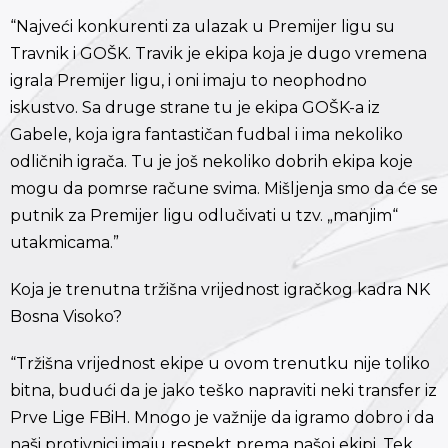
“Najveći konkurenti za ulazak u Premijer ligu su
Travnik i GOŠK. Travik je ekipa koja je dugo vremena
igrala Premijer ligu, i oni imaju to neophodno
iskustvo. Sa druge strane tu je ekipa GOŠK-a iz
Gabele, koja igra fantastičan fudbal i ima nekoliko
odličnih igrača. Tu je još nekoliko dobrih ekipa koje
mogu da pomrse račune svima. Mišljenja smo da će se
putnik za Premijer ligu odlučivati u tzv. „manjim“
utakmicama.”
Koja je trenutna tržišna vrijednost igračkog kadra NK
Bosna Visoko?
“Tržišna vrijednost ekipe u ovom trenutku nije toliko
bitna, budući da je jako teško napraviti neki transfer iz
Prve Lige FBiH. Mnogo je važnije da igramo dobro i da
naši protivnici imaju respekt prema našoj ekipi. Tek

WORK ORDER
Keep every word of the lines above unchanged in the copy, and omit the pictures.

RESULT OF THIS TASK
“Najveći konkurenti za ulazak u Premijer ligu su
Travnik i GOŠK. Travik je ekipa koja je dugo vremena
igrala Premijer ligu, i oni imaju to neophodno
iskustvo. Sa druge strane tu je ekipa GOŠK-a iz
Gabele, koja igra fantastičan fudbal i ima nekoliko
odličnih igrača. Tu je još nekoliko dobrih ekipa koje
mogu da pomrse račune svima. Mišljenja smo da će se
putnik za Premijer ligu odlučivati u tzv. „manjim“
utakmicama.”
Koja je trenutna tržišna vrijednost igračkog kadra NK
Bosna Visoko?
“Tržišna vrijednost ekipe u ovom trenutku nije toliko
bitna, budući da je jako teško napraviti neki transfer iz
Prve Lige FBiH. Mnogo je važnije da igramo dobro i da
naši protivnici imaju respekt prema našoj ekipi. Tek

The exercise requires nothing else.